EXERCISE OBJECTIVE | Reproduce exactly the lines of this material that begin at the line with "Foundation, and Donald" and end at the line with "o data on the number of COVID widows in this", both included. Omit the pictures and everything else.

☆ ☆ ☆ ☆

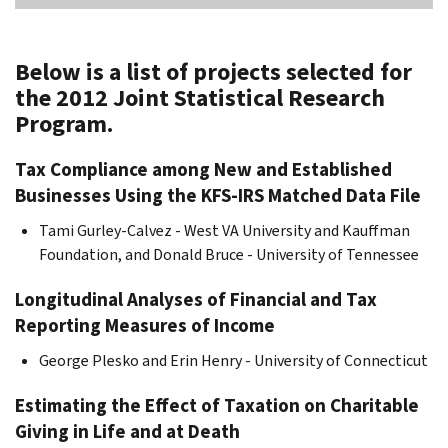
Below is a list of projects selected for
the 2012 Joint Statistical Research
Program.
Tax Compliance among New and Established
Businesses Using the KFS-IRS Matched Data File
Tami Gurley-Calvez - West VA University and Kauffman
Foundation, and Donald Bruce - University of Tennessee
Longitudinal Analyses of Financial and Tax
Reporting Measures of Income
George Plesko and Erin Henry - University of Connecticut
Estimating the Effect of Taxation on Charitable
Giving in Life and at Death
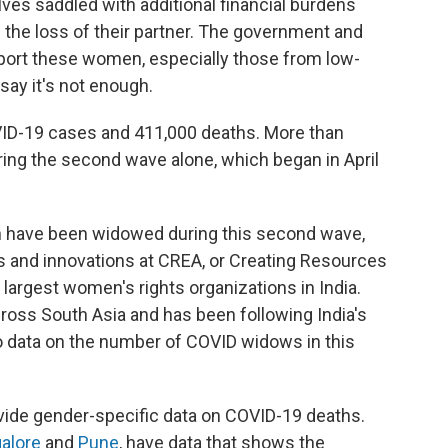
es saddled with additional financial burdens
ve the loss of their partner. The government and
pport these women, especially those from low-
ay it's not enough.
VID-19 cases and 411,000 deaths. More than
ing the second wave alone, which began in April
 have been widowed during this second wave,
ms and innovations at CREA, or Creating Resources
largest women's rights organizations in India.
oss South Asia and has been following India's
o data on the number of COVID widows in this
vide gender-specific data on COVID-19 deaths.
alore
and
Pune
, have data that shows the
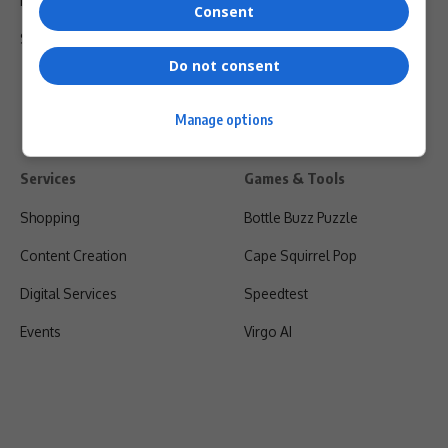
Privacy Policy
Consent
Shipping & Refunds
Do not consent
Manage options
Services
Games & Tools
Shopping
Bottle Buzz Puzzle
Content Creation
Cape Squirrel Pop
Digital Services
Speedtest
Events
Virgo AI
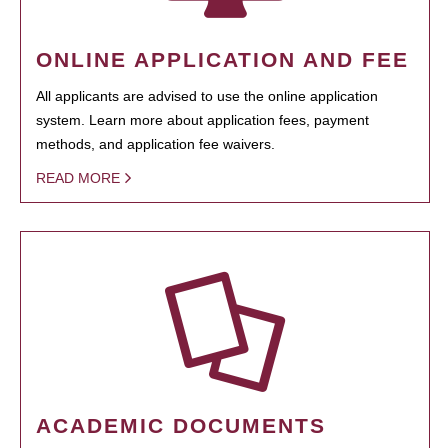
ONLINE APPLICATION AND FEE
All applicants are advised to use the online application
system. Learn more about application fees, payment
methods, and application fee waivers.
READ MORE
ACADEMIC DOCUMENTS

☆ ☆ ☆ ☆

RESULT |
Foundation, and Donald Bruce - University of Tennessee
Longitudinal Analyses of Financial and Tax
Reporting Measures of Income
George Plesko and Erin Henry - University of Connecticut
Estimating the Effect of Taxation on Charitable
Giving in Life and at Death
es saddled with additional financial burdens
ve the loss of their partner. The government and
pport these women, especially those from low-
ay it's not enough.
VID-19 cases and 411,000 deaths. More than
ing the second wave alone, which began in April
 have been widowed during this second wave,
ms and innovations at CREA, or Creating Resources
largest women's rights organizations in India.
oss South Asia and has been following India's
o data on the number of COVID widows in this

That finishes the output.